Anti-malarials are not necessary for a visit to Sri Lanka, but it is best to be up-to-date with your usual shots for international travel (tetanus, typhoid, hepatitis, yellow fever).
When To Go
Sri Lanka does not have four seasons in the traditional sense, but it is important to know that it has two rainy seasons: The Southwest monsoon is from mid-May to mid-September (and carries moisture from Indian Ocean) to deliver rain in bottom part of Sri Lanka. Then the Northeast monsoon is from mid-November to mid-February (and flows across the Bay of Bengal). What this means essentially is Sri Lanka is an all year round destination, with certain parts to either include or miss depending on the time of year.
The type of hotels available, happily, spans the range of options, from heritage/historic lodges, to design boutique hotels, from destination resorts in the hills to marvellous beachside luxury hotels. Safari lodges, over-water bungalows and small family owned boltholes complete the picture.
Hoppers – be sure to order your breakfast hoppers the night before to have egg hoppers for breakfast as they take a considerable amount of time to cook, but it is worth the effort, akin to a pancake or a crepe they are best eaten with your hands with curry relish and chilli. A Sri Lankan must.

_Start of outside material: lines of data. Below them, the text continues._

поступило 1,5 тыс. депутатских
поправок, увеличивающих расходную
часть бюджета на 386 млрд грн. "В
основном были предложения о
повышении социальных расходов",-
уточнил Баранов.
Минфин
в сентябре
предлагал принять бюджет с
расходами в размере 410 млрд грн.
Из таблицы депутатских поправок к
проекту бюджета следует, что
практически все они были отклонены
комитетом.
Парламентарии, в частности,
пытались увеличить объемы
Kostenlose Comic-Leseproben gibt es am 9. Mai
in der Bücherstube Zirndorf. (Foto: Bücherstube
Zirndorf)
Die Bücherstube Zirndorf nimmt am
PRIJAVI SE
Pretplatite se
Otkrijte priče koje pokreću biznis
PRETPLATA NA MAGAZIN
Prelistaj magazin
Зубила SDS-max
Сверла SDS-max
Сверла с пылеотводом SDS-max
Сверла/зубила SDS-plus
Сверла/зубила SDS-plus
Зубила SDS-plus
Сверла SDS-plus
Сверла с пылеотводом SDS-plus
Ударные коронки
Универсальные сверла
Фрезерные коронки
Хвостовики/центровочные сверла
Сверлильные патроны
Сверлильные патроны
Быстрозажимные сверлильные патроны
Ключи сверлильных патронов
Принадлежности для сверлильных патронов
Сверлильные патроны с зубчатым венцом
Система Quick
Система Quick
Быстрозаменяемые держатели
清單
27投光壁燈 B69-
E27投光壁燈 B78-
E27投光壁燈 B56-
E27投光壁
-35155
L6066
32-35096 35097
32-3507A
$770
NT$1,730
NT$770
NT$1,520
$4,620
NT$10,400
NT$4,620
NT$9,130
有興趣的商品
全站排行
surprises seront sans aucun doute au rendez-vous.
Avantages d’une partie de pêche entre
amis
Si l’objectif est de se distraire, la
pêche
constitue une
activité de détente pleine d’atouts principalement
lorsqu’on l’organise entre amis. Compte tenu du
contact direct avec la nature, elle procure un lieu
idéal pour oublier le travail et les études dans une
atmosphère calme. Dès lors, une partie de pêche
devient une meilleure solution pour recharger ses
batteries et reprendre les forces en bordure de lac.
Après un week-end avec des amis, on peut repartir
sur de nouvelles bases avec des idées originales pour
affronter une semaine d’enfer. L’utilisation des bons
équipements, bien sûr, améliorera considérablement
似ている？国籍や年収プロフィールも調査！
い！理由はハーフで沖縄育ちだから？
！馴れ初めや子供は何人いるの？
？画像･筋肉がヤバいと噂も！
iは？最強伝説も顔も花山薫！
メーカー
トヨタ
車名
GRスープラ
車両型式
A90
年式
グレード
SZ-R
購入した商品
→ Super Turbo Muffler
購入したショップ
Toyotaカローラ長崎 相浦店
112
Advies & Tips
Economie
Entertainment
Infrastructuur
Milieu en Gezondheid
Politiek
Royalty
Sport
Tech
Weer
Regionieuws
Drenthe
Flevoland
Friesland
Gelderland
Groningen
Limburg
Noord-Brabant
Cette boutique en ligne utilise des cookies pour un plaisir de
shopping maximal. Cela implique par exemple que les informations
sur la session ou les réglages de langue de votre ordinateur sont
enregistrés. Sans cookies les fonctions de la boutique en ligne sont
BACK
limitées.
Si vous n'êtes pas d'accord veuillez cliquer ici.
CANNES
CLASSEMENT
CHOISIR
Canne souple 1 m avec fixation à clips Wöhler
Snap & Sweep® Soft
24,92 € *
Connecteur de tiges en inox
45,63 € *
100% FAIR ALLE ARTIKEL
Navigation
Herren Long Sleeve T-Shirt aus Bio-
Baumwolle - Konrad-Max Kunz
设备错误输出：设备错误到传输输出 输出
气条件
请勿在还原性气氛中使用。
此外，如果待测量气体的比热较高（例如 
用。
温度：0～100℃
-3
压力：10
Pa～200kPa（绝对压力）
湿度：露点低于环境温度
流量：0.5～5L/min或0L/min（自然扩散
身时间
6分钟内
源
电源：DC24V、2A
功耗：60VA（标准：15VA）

Anuradhapura at night – go at twilight as the heat of the day wanes and the crowds are subsiding and see how the stupas and Buddha statues are lit against the night, illuminating their grandeur and potency to retain some of the mysticism of what they must've been like in ancient times.
Kandy Markets – Kandy is well-known for it's temples and and gardens and lake and they are amazing, but take time to visit the local markets to take the true measure of the city. Filled with clamour and colour, they are a world unto themselves where anything can be obtained and folk come from far and wide to trade.
Polonnaruwa by bike – the sights of this ancient kingdom are quite spaced out, so best to hire a local bike and cycle through the grounds taking in the many pleasures as you ride, cool down with a fresh coconut juice as you go.
Colombo from above – Colombo can be a crazy chaotic city to navigate, after the fun of a tuk-tuk through Pettah, the city is best enjoyed from one of the rooftop bars vantage points to enjoy the chaos from above with a cooling beverage.